Abstract:
There are numerous factors that influence the
price of a farm and some of these factors are
not monetary related. This makes the task of the
valuer complex and increases the possibility of
large differences in the estimated market value
determined and the actual selling price.
This article reports the results of a study that
analysed the unique and distinctive attributes of
farms, in order to determine whether it is possible
to develop a linear multiple regression model for
the valuation of farms (which satisfies accuracy
requirements) with reasonably available data.
The improvement of accuracy levels of Multiple
Regression Analysis (MRA) models as well as the
limitations of using these MRA models during
farm evaluations was also studied.
By following a stepwise regression approach, 60
farms, primarily located in the eco-zone “mixed
bushveld” western area of the Limpopo province,
were analysed using ten independent variables.
Three models have been developed.
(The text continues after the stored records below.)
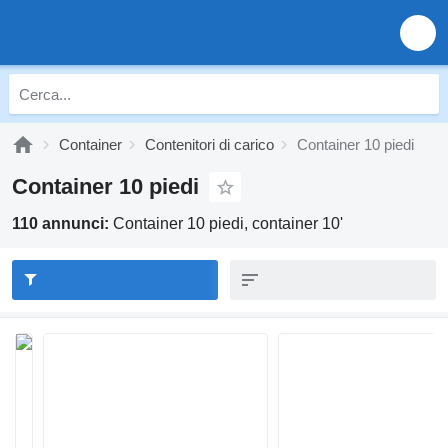
Container
Contenitori di carico
Container 10 piedi
Container 10 piedi
110 annunci:
Container 10 piedi, container 10'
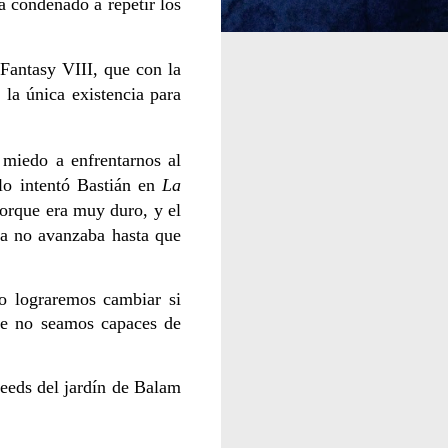
á condenado a repetir los
 Fantasy VIII, que con la
la única existencia para
 miedo a enfrentarnos al
lo intentó Bastián en
La
porque era muy duro, y el
ria no avanzaba hasta que
no lograremos cambiar si
ue no seamos capaces de
Seeds del jardín de Balam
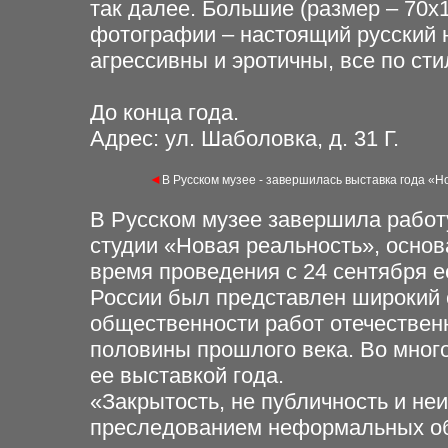
так далее. Большие (размер – 70х
фотографии – настоящий русский н
агрессивны и эротичны, все по сти
До конца года.
Адрес: ул. Шаболовка, д. 31 Г.
◄
В Русском музее - завершилась выставка года «Н
В Русском музее завершила работ
студии «Новая реальность», осно
время проведения с 24 сентября ее
России был представлен широкий 
общественности работ отечествен
половины прошлого века. Во много
ее выставкой года.
«Закрытость, не публичность и не
преследованием неформальных объ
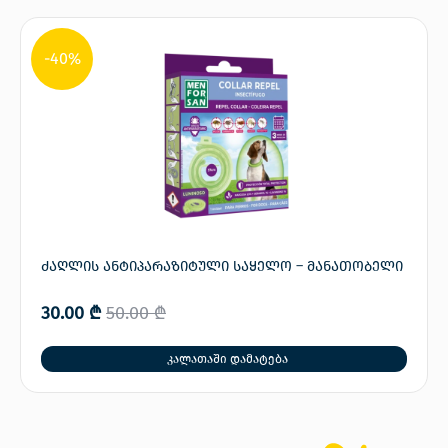
-40%
ძაღლის ანტიპარაზიტული საყელო – მანათობელი
30.00
₾
50.00
₾
კალათაში დამატება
The results
showed that a fairly accurate regression model could be developed. However, a model that
achieves a high level of accuracy could not
be developed, due to multifaceted reasons,
including non-farm factors and the size of the
geographical areas.
Accurate MRA valuation estimates will be to the
advantage of individual farm owners regarding
their municipal tax assessments. It will lead to a
wider use of MRAs for the valuation of farms, but
great circumspect should be taken when using
MRA models in farm valuations. This is due to the
possibility that the MRA models do not satisfy
minimum accuracy requirements.
It is difficult, but possible, to develop a fairly
accurate MRA model for the valuation of farms.
Therefore, if currently used MRA models are not
fairly accurate for municipal valuation purposes,
it should be possible to improve the accuracy.
Further research is recommended in the use of other regression techniques such as non-linear, geographic weighted regression
and quantile regression. These other techniques would, however, require a
larger data sample, in order to provide meaningful results.